Ia menambahkan menyangkut PSAT yang dipermasalahkan, LBH Medan telah meminta penjelasan kepada Dinas Ketahanan Pangan Dan Peternakan Provinsi Sumatera Utara. Berdasarkan penjelasan instansi tersebut melalui Suratnya Nomor : 800/08.60/Hanpangnak-Sekr/VII/2022 perihal surat jawaban tertanggal 5 Agustus 2022 mengatakan jika perusahaan memproduksi dan mengedarkan satu merk dagang kelas mutu premium yang belum memiliki PSAT namun proses dan bahan produksinya sesuai dengan PSAT sebelumnya.
 
"Bahwa sebagaimana penjelasan dalam surat tersebut pada huruf e, Dinas Ketahanan Pangan dan Peternakan Provinsi Sumatera Utara berpendapat yang intinya, jika perusahaan memproduksi dan mengedarkan satu merk dagang klas mutu premium yang belum memiliki PSAT namun proses dan bahan produksinya sesuai dengan PSAT sebelumnya. Maka menurut ketentuan Pasal 47 Permentan Nomor : 53 Tahun 2018 tepatnya dikenakan Sanksi Administratif berupa peringatan tertulis, pembekuan nomor pendaftaran atau sertifikat, pencabutan nomor pendaftaran, yang maksimal sanksinya yaitu penarikan PSAT dari peredaran," ujarnya.
 
Mengingat persoalan ini merupakan bagian dari pemenuhan administratif sambungnya, seharusnya Polda Sumut memberikan edukasi yang baik.

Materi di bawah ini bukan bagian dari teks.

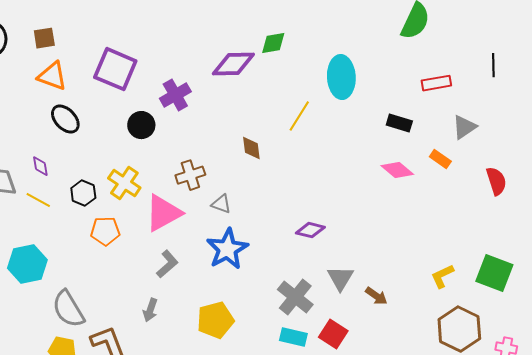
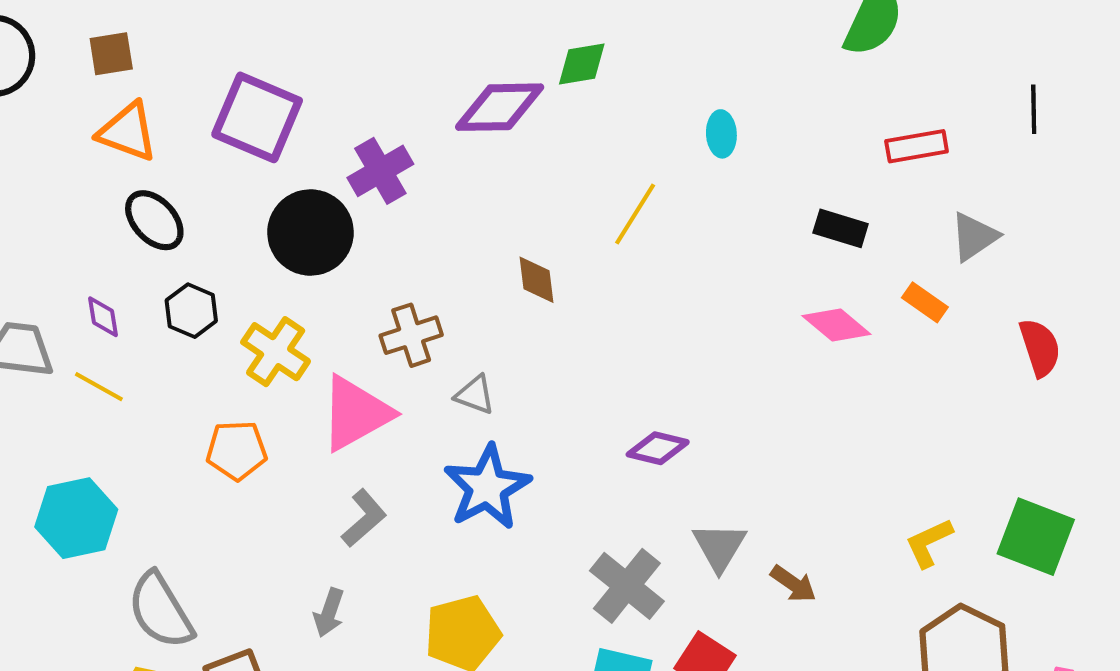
cyan ellipse: (341, 77) -> (721, 134), size x0.5
black circle: (141, 125) -> (310, 233), size x1.5
black hexagon: (83, 193) -> (191, 311), moved

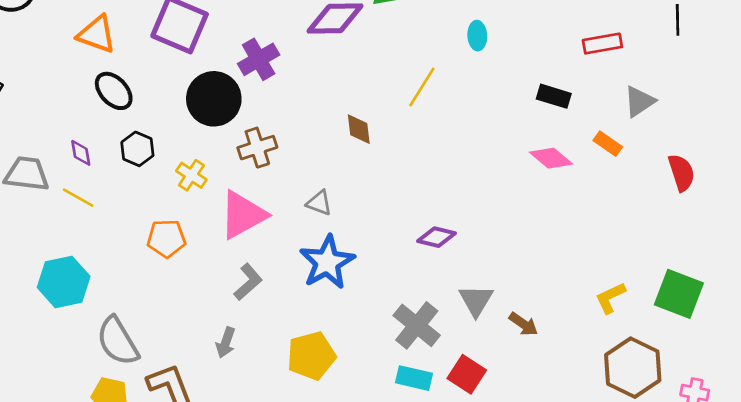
brown cross: (411, 335) -> (257, 148), moved
yellow cross: (276, 352) -> (191, 175), size x0.7

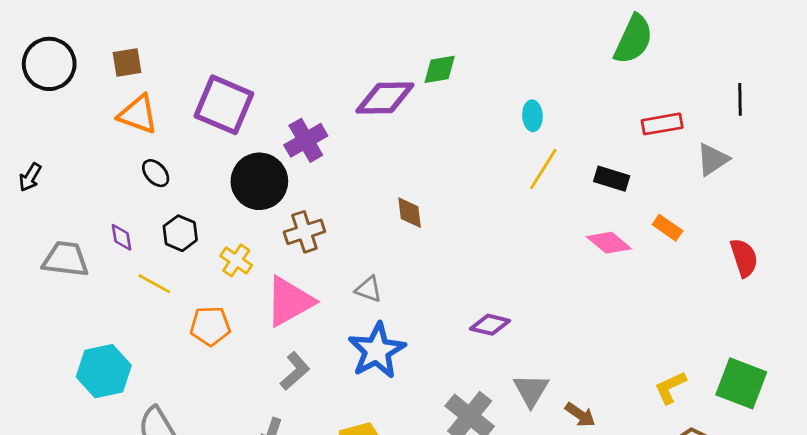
yellow line: (422, 87) -> (543, 169), moved
black ellipse: (114, 91) -> (156, 173), size x0.7
gray triangle: (639, 101) -> (713, 159), moved
yellow line: (78, 198) -> (154, 284), moved

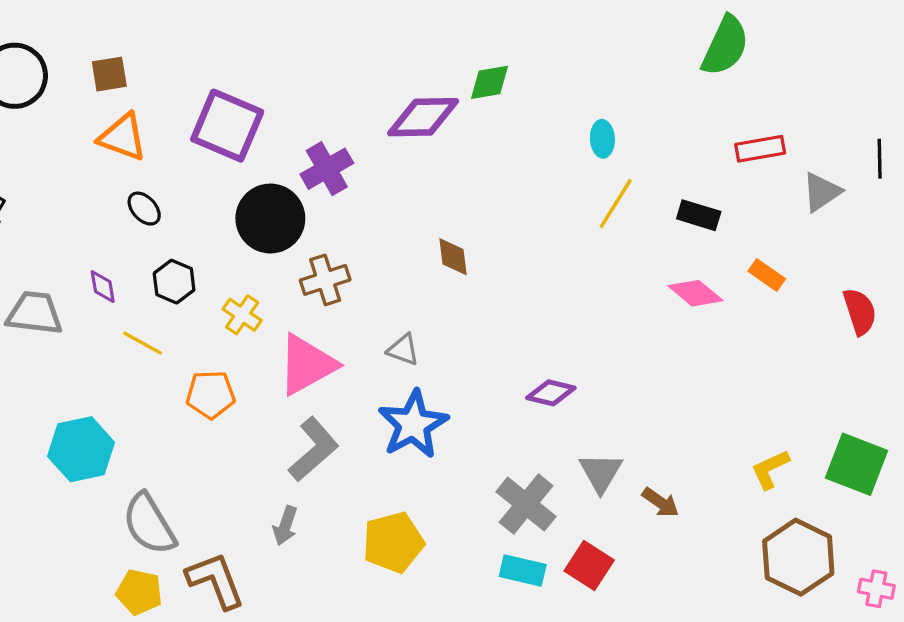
black line: (740, 99) -> (880, 159), moved
gray L-shape: (295, 371) -> (314, 449), size x1.4

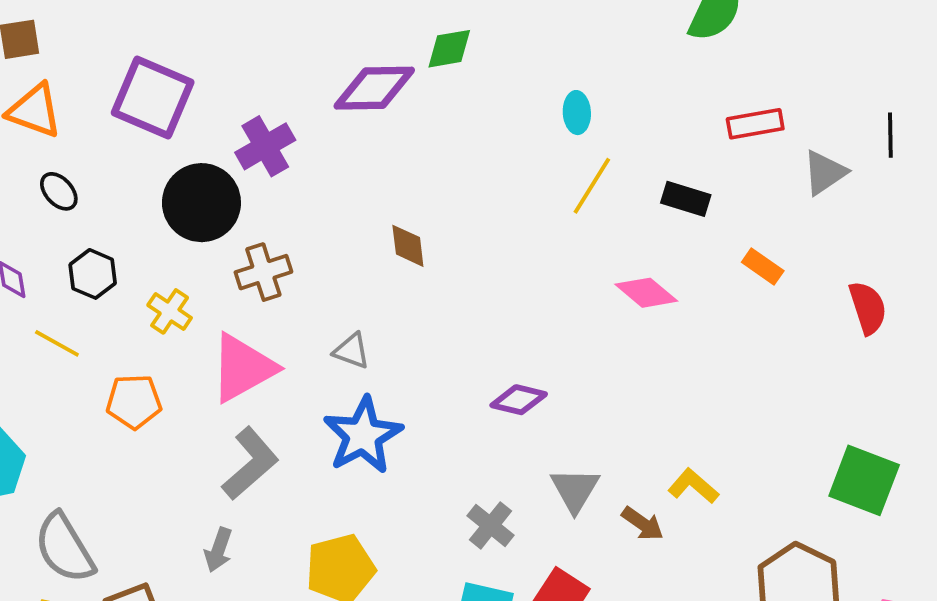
pink diamond: (695, 293) -> (646, 293), moved
yellow L-shape: (770, 469) -> (693, 486), moved, turned 66
gray cross: (526, 504) -> (491, 525), size x0.7

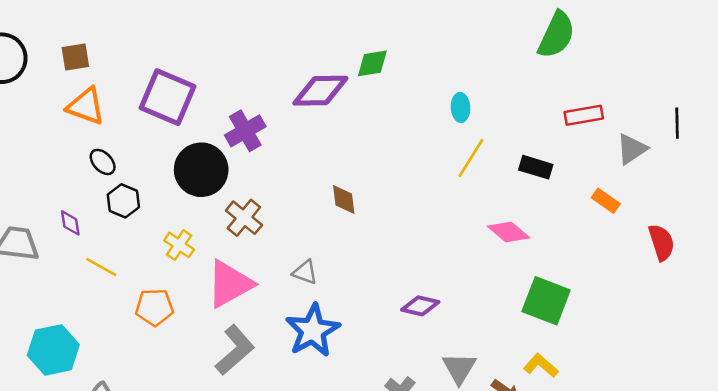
orange rectangle: (763, 266) -> (606, 201), moved
brown cross: (263, 272) -> (244, 218), turned -33
black hexagon: (93, 274) -> (123, 201), moved
green square: (864, 480) -> (546, 301), moved

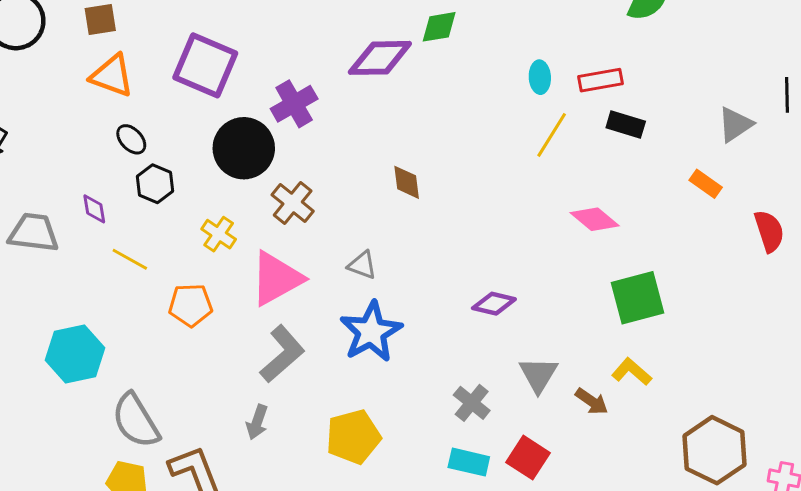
red rectangle: (584, 115) -> (601, 80), moved
black rectangle: (536, 167) -> (626, 125), moved
green square: (546, 301) -> (638, 298), turned -36

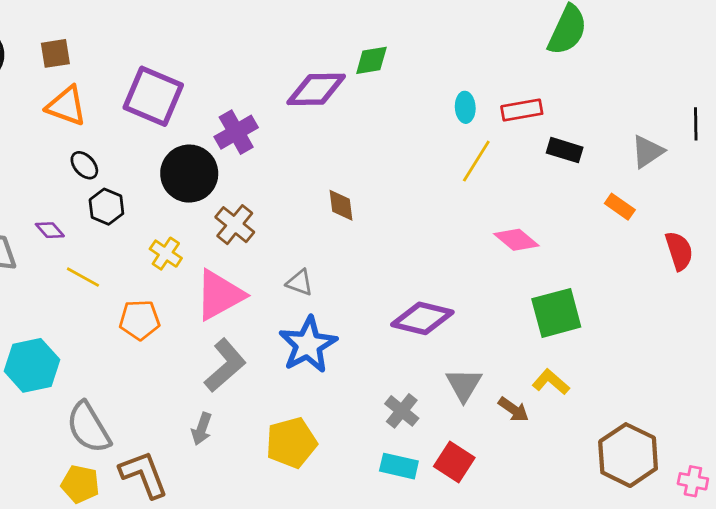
black rectangle: (626, 125) -> (565, 150), moved
purple diamond: (94, 209) -> (50, 230), turned -32
purple diamond: (494, 304) -> (422, 318), size x1.5

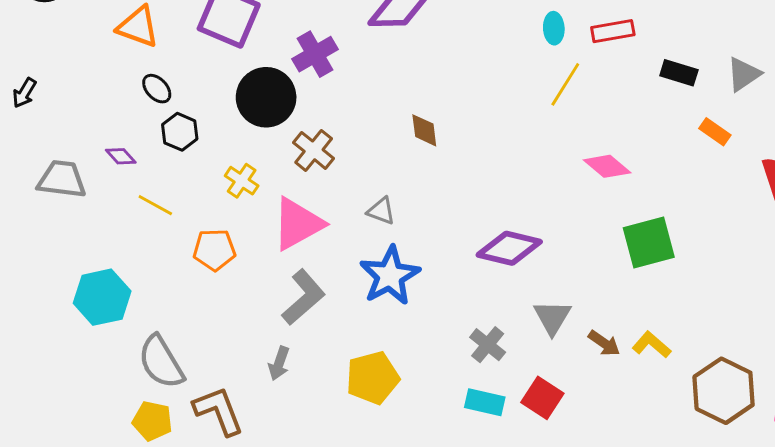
black rectangle: (565, 150) -> (679, 73), moved
yellow L-shape: (551, 382) -> (652, 345), moved

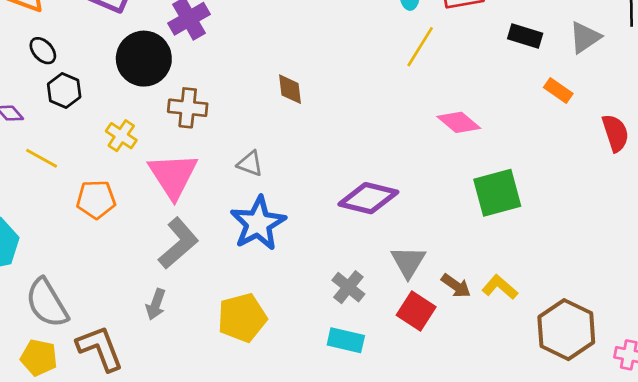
brown cross: (314, 150) -> (188, 108), turned -33
pink triangle: (298, 224) -> (173, 176), turned -34
red square: (542, 398) -> (416, 311), moved

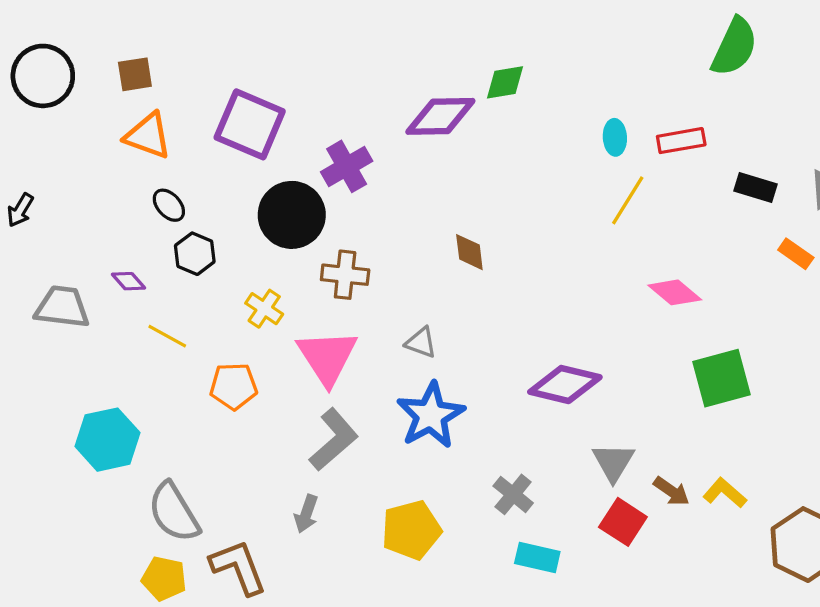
gray cross: (348, 287) -> (513, 494), moved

Sehingga tidak menimbulkan rasa takut bagi para pelaku usaha khususnya dalam menjalankan usaha guna menjaga stabilisasi ketahanan pangan.
 
Dalam kesempatan yang sama, LBH Medan juga meminta secara tegas kepada Dirreskrimsus Polda Sumut, untuk menghormati dan menjunjung tinggi Hak Asasi Suanto dalam memperoleh perlindungan, kepastian dan kemanfaatan hukum tanpa dikriminasi sebagaimana yang dijamin dalam amanat Konstitusi.
 
Kemudian bekerja secara bijak, objektif dan profesional sebagaimana ditentukan dalam KUHAP dan Perkap Nomor 14 Tahun 2011 Tentang Kode Etik Polri guna menunjukan sikap penegakan hukum yang presisi. 
 
"Selain itu kita juga meminta Dirreskrimsus Polda Sumut menghentikan proses penyidikan terhadap kasus Suanto selaku pimpinan PT. Tani Jaya Sukses Pangan karena bukan merupakan tindak pidana melainkan ranah dalam sanksi dan pemenuhan administratif sebagaimana tertuang dalam Pasal 47 Permentan Nomor 53 Tahun 2018 Tentang Keamanan dan Mutu Pangan," ujarnya.